Martini Music: A funky jazz comparison

May 2, 2010

My dream gig this week would be Sharon Jones with Hollie Smith. The big question: Who would headline?

If you’re reading this outside New Zealand you might not know Hollie Smith, but if you’re a fan of Jones and the Dap-Kings you will like the Kiwi singer too.

Smith’s voice has a deeper bass note and her music is not quite in the same danceable be-bop/funky groove as Sharon Jones, but the jazz-blues roots are there and so is the lyrical and musical weight.

They are modern divas of soul and both have new-ish albums out (as of Feb/March 2010).

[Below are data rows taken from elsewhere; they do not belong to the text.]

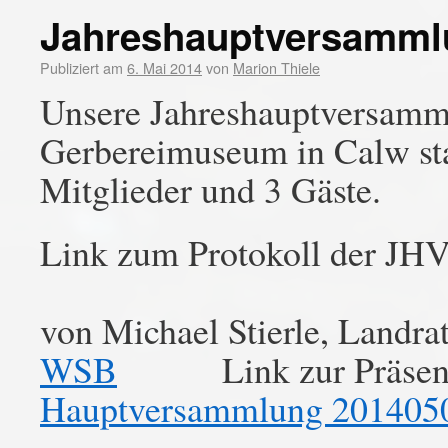
Jahreshauptversammlu
Publiziert am
6. Mai 2014
von
Marion Thiele
Unsere Jahreshauptversamm
Gerbereimuseum in Calw st
Mitglieder und 3 Gäste.
Link zum Protokoll der J
Link zur P
von Michael Stierle, Land
WSB
Link zur Präsentat
Hauptversammlung 201405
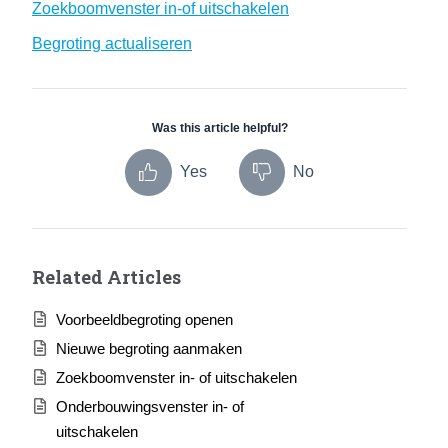
Zoekboomvenster in-of uitschakelen
Begroting actualiseren
Was this article helpful?
Yes
No
Related Articles
Voorbeeldbegroting openen
Nieuwe begroting aanmaken
Zoekboomvenster in- of uitschakelen
Onderbouwingsvenster in- of
uitschakelen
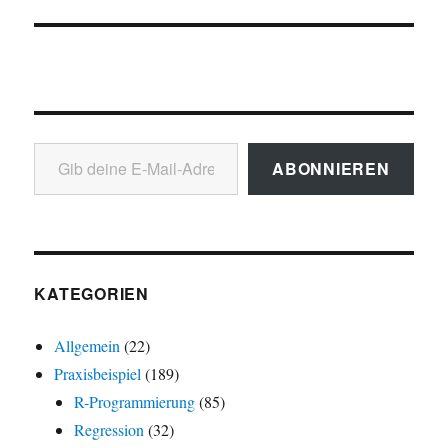
Gib deine E-Mail-Adresse ein ...
ABONNIEREN
KATEGORIEN
Allgemein
(22)
Praxisbeispiel
(189)
R-Programmierung
(85)
Regression
(32)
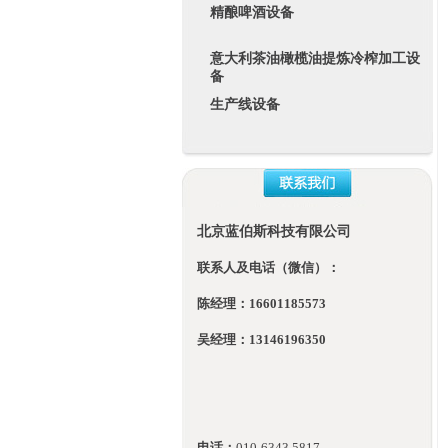
精酿啤酒设备
意大利茶油橄榄油提炼冷榨加工设
备
生产线设备
北京蓝伯斯科技有限公司
联系人及电话（微信）：
陈经理：16601185573
吴经理：13146196350
电话：
010-
6343 5817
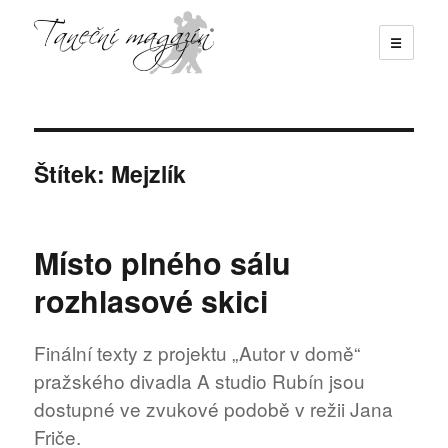
☰
Taneční magazín
Štítek:
Mejzlík
Místo plného sálu
rozhlasové skici
Finální texty z projektu „Autor v domě“
pražského divadla A studio Rubín jsou
dostupné ve zvukové podobě v režii Jana
Friče.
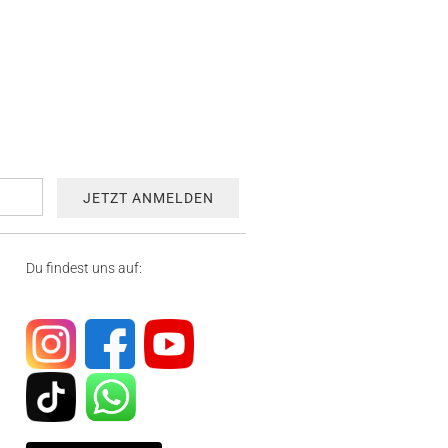
Du findest uns auf:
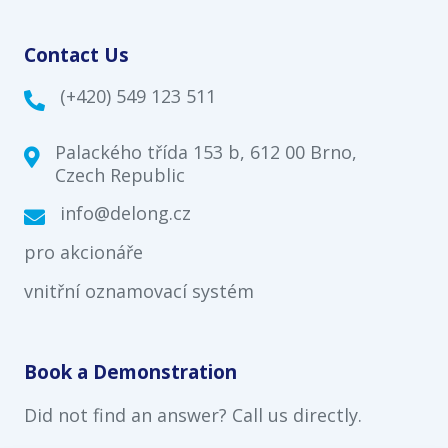
Contact Us
(+420) 549 123 511

Palackého třída 153 b, 612 00 Brno,

Czech Republic
info@delong.cz

pro akcionáře
vnitřní oznamovací systém
Book a Demonstration
Did not find an answer? Call us directly.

Smith’s Humour and the misfortune of others is a hard-hitting mix of ballads and jazz-influenced rock-blues  that move the soul and lift the spirits, despite being written to express Smith’s emotional roller-coaster existence through 2008-2009. The lead track and first single is “Mamma”.

The stand-out track for me is “Let me go”, it has a soul choir that wouldn’t be out of place in a Memphis tabernacle.

Jones and the Dap-Kings are based in Brooklyn, but they too have some bluesy roots and have got the funk-soul thing down to a fine art on I learned the hard way, their fourth studio album.

And they’d bring the house down live.

Jones is super cool, check out this interview from South by South West earlier this year.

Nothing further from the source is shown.